[ML] Linear Regression With Multiple Variables

4 minute read

Linear Regression With Multiple Variables

Example of Training Set

Size ($ x_1 $)	Age (years) ($ x_2 $)	Number of Rooms ($ x_3 $)	Price ($ y $)
1706	2	8	163
1321	3	6	122
601	7	3	57
370	11	2	32
180	8	2	15

Hypothesis

$ h_\theta (x) = \theta _0 x _0 + \theta _1 x _1 + \theta _2 x _2 + \theta _3 x _3 \quad (x _0 = 1 ) $

$ h_\theta (x) = \theta ^T X $

Vectorization Process

\[\theta = \begin{bmatrix} \theta _0 \\\ \theta _1 \\\ \theta _2 \\\ \theta _3 \end{bmatrix} \qquad X = \begin{bmatrix} x _1 \\\ x _2 \\\ x _3 \end{bmatrix}\]
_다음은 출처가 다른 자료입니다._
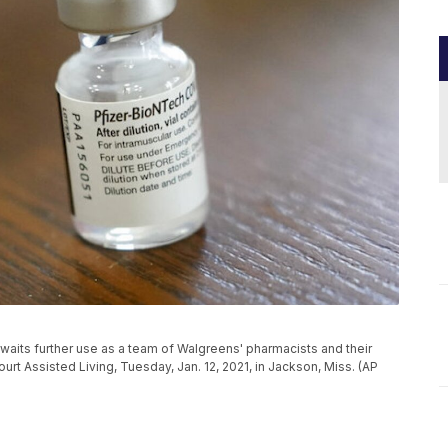
waits further use as a team of Walgreens' pharmacists and their
rt Assisted Living, Tuesday, Jan. 12, 2021, in Jackson, Miss. (AP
\[\theta ^T = \begin{bmatrix} \theta _0 & \theta _1 & \theta _2 & \theta _3 \end{bmatrix}\]

현재 $ \theta $ 와 $ X $ 를 통해 $ h _\theta (x) $ 를 만들기는 불가능하다.
($ \theta _0 $ 의 존재때문에 내적이 불가능한 상황이다.)
따라서 $ X $ 의 첫번째 요소로 1 을 추가하여 $ \theta _0 $ 를 표현할 수 있도록 수정한다.

이에따라 $ X $ 의 갯수는 n 이 아닌 n + 1 개가 된다는 점을 유의한다.

\[X = \begin{bmatrix} 1 \\\ x _1 \\\ x _2 \\\ x _3 \end{bmatrix}\]

$ X $ 의 첫번째 요소인 1 은 편의상 $ x _0 $ 으로 표현한다.
따라서 아래와 같이 표현된다.

\[X = \begin{bmatrix} x _0 \\\ x _1 \\\ x _2 \\\ x _3 \end{bmatrix}\]

최종적으로 hypothesis 를 표한하면 다음과 같다.

\[h_\theta (x) = \begin{bmatrix} \theta _0 & \theta _1 & \theta _2 & \theta _3 \end{bmatrix} \begin{bmatrix} x _0 \\\ x _1 \\\ x _2 \\\ x _3 \end{bmatrix} = \theta _0 x _0 + \theta _1 x _1 + \theta _2 x _2 + \theta _3 x _3\]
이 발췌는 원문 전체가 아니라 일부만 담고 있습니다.